DURHAM, N.C. (WTVD) -- As egg prices continue to soar, local farms are met with a growing demand for eggs, such as the Jireh Family Farm in Durham, which offers an "egg share," so the community has eggs to eat.
"Everything from people coming to the farm, online sales, picking them up here, driving up to our store, or we even have a subscription that you can get a lower price, lock in your price throughout the whole year, so you're guaranteed eggs," owner Immanuel Jarvis said.
The sticker shock at the egg aisle is not as shocking to Jarvis, who said he knew this would happen.
"I think the consumer is just realizing, "Wait a minute, what's going on? $5.99? $6.99? $7.99?" Jarvis said. "Last night, I was in the grocery store, and I saw eggs for $8.99."
For Jennifer Jones, who was shopping at Walmart on Thursday, the egg prices were too much to bear.

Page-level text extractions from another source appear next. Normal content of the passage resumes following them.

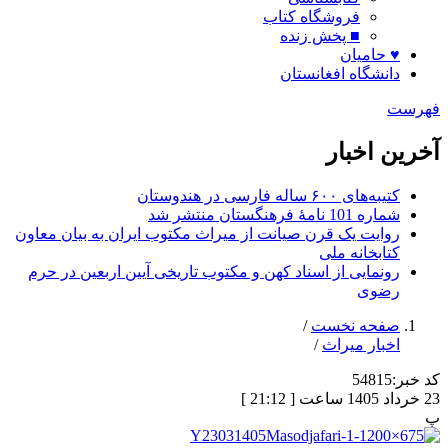
فروشگاه کتاب
■ پخش زنده
♥ حامیان
دانشگاه افغانستان
فهرست
آخرین اخبار
کتیبه‌های ۶۰۰ ساله فارسی در هندوستان
شماره 101 نامۀ فرهنگستان منتشر شد
روایت یک قرن صیانت از میراث مکتوب ایران به بیان معاون
کتابخانه ملی
رونمایی از اسناد کهن و مکتوب تاریخی آیین اربعین در حرم
رضوی
صفحه نخست
/
اخبار میراث
/
کد خبر:
54815
23 خرداد 1405 ساعت [ 21:12 ]
پ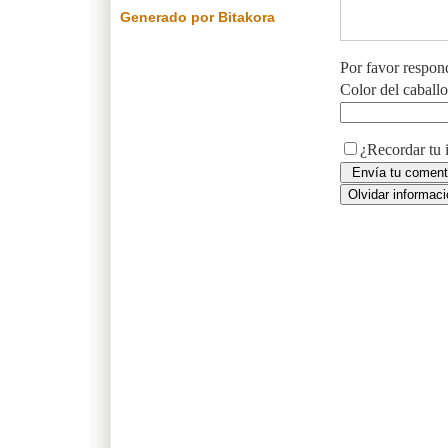
Generado por Bitakora
Por favor respon
Color del caball
¿Recordar tu 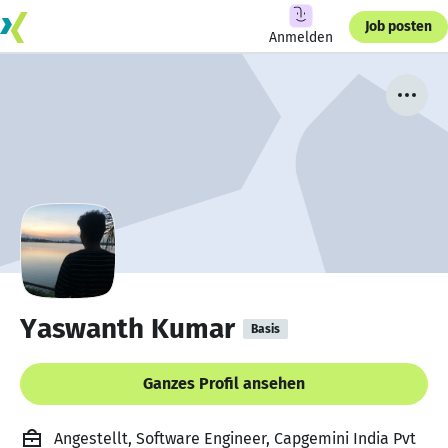
Job posten
Anmelden
Yaswanth Kumar
Basis
Ganzes Profil ansehen
Angestellt, Software Engineer, Capgemini India Pvt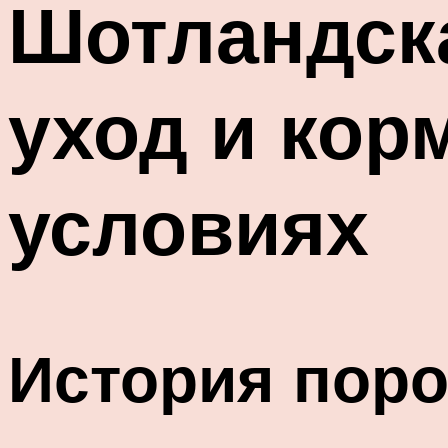
Шотландска
уход и кор
условиях
История пор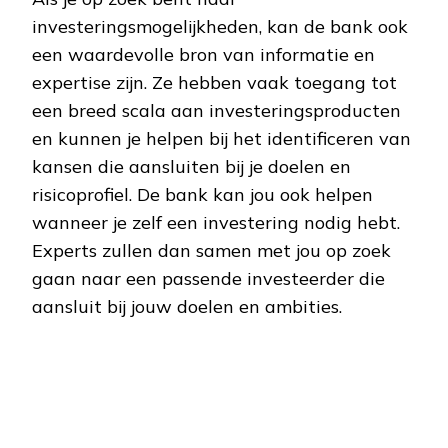
investeringsmogelijkheden, kan de bank ook
een waardevolle bron van informatie en
expertise zijn. Ze hebben vaak toegang tot
een breed scala aan investeringsproducten
en kunnen je helpen bij het identificeren van
kansen die aansluiten bij je doelen en
risicoprofiel. De bank kan jou ook helpen
wanneer je zelf een investering nodig hebt.
Experts zullen dan samen met jou op zoek
gaan naar een passende investeerder die
aansluit bij jouw doelen en ambities.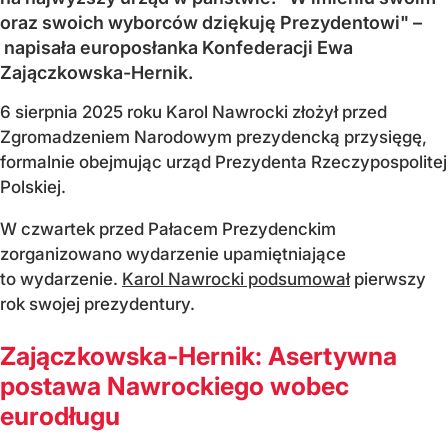
oraz swoich wyborców dziękuję Prezydentowi" –
napisała europosłanka Konfederacji Ewa
Zajączkowska-Hernik.
6 sierpnia 2025 roku Karol Nawrocki złożył przed
Zgromadzeniem Narodowym prezydencką przysięgę,
formalnie obejmując urząd Prezydenta Rzeczypospolitej
Polskiej.
W czwartek przed Pałacem Prezydenckim
zorganizowano wydarzenie upamiętniające
to wydarzenie.
Karol Nawrocki podsumował
pierwszy
rok swojej prezydentury.
Zajączkowska-Hernik: Asertywna
postawa Nawrockiego wobec
eurodługu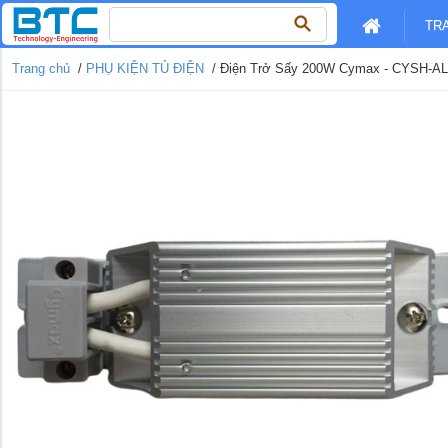
Tìm
TR
kiếm
cho:
Trang chủ
/
PHỤ KIỆN TỦ ĐIỆN
/ Điện Trở Sấy 200W Cymax - CYSH-AL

"The egg prices are astronomical," Jones said. "I just met a lady yesterday who says that she had a farm. I got her contact information and I will be taking a trip to her house to get fresh eggs that I don't have to pay $23 a box for."
Jarvis said factors such as the avian flu, which has wiped out millions of birds, including chickens, and the trickle-down effect of gas prices contribute to the rising costs.

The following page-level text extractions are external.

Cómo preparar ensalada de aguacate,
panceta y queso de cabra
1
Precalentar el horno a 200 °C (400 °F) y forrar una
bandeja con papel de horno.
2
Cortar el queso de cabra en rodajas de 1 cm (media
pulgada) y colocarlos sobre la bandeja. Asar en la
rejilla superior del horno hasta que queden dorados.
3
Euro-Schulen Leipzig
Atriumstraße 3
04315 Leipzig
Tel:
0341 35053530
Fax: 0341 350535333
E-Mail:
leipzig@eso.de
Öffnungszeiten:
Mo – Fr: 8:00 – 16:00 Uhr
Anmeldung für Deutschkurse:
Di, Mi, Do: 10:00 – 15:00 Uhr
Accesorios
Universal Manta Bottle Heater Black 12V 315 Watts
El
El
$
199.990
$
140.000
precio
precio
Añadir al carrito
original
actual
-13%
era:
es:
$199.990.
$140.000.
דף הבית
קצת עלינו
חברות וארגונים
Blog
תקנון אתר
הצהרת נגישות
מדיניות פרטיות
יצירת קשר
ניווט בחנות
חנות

"When you take hundreds of thousands of fowl off of the market, they can't produce eggs," Jarvis said. "Second ... the cost of diesel and the cost of gas has risen up your grain, your corn, your barley, all of those things, and they trickle down. So, now feed is more expensive and there's less inventory in chickens."
Richard Goforth with the NC Cooperative Extension said the small outbreak of avian flu in North Carolina was able to be contained, however, the outbreak is "definitely very concerning to the industry."

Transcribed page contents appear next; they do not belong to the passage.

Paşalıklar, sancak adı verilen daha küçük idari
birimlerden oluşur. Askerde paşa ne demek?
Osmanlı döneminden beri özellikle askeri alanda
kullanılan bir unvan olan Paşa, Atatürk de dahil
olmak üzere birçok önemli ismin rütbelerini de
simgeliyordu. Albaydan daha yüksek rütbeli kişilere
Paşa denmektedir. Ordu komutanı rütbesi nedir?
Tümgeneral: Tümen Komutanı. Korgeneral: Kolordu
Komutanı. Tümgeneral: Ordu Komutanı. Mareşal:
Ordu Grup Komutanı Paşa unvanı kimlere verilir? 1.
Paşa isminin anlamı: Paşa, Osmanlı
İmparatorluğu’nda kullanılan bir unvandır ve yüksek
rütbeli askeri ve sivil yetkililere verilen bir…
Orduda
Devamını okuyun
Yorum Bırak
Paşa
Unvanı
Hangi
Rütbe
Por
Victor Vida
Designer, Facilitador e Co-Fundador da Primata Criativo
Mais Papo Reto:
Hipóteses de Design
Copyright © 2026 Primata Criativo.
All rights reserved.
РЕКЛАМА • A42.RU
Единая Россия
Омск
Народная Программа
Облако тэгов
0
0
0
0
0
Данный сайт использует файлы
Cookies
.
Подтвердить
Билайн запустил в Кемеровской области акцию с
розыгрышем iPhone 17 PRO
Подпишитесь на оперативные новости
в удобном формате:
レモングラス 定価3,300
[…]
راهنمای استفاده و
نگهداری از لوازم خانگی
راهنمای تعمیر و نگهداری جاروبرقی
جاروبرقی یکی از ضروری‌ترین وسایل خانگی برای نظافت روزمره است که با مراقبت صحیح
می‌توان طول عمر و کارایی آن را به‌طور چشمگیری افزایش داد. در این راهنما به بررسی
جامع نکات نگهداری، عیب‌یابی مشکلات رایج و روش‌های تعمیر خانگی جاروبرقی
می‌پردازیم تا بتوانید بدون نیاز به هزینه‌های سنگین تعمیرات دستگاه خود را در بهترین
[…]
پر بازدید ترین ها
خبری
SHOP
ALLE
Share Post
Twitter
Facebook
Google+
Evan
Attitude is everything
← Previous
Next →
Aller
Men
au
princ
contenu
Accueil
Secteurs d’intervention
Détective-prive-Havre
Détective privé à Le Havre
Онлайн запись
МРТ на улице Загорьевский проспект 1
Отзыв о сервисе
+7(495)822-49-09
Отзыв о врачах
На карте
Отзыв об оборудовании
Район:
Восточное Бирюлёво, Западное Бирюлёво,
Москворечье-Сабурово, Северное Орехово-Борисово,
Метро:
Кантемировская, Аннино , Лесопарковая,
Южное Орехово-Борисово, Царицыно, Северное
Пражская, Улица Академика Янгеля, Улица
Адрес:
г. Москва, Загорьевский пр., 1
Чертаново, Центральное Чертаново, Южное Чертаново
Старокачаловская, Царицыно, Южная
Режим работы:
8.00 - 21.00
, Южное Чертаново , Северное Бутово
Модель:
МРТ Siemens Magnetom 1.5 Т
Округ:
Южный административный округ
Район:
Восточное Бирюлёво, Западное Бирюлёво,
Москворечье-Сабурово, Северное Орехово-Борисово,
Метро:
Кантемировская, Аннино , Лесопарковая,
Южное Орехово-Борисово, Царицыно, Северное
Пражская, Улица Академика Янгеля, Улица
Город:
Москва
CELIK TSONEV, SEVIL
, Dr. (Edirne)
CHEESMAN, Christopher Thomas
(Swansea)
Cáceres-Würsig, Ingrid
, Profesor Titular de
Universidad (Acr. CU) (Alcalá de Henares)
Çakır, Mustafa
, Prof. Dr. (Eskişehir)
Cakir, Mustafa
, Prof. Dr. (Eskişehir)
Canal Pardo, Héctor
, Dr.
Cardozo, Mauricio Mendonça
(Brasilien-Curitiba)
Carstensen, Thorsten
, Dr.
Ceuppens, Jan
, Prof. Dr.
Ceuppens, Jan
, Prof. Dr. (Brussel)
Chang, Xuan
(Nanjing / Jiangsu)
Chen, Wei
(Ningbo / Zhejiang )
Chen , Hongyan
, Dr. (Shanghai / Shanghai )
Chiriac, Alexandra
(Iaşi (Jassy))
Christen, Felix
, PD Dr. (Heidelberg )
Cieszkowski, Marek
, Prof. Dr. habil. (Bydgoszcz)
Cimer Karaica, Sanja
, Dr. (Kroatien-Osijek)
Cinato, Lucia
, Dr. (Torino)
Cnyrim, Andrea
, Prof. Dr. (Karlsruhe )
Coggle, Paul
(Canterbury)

"Once a farm gets infected, it's going to be at least probably a million birds we're talking about that are infected," Goforth said. "We're doing everything we can to control it."
Although Jarvis said his flock is doing well, there are times and seasons when chickens have cycles where they don't produce as many eggs.
"We can go from having 60 eggs a day to literally 10 eggs a day when it's winter," Jarvis said. "Think about it. Why would a chicken want to bring forth young when it's 30 degrees outside?"
However, Jarvis said they're keeping up by increasing the number of chickens to 350 expected this year, with 150 already nesting in a brooder.
"For small farmers, the challenge that we have is trying to be able to secure enough funding on a monthly basis to take care of our responsibilities," Jarvis said. "It's not a cash-rich type of industry."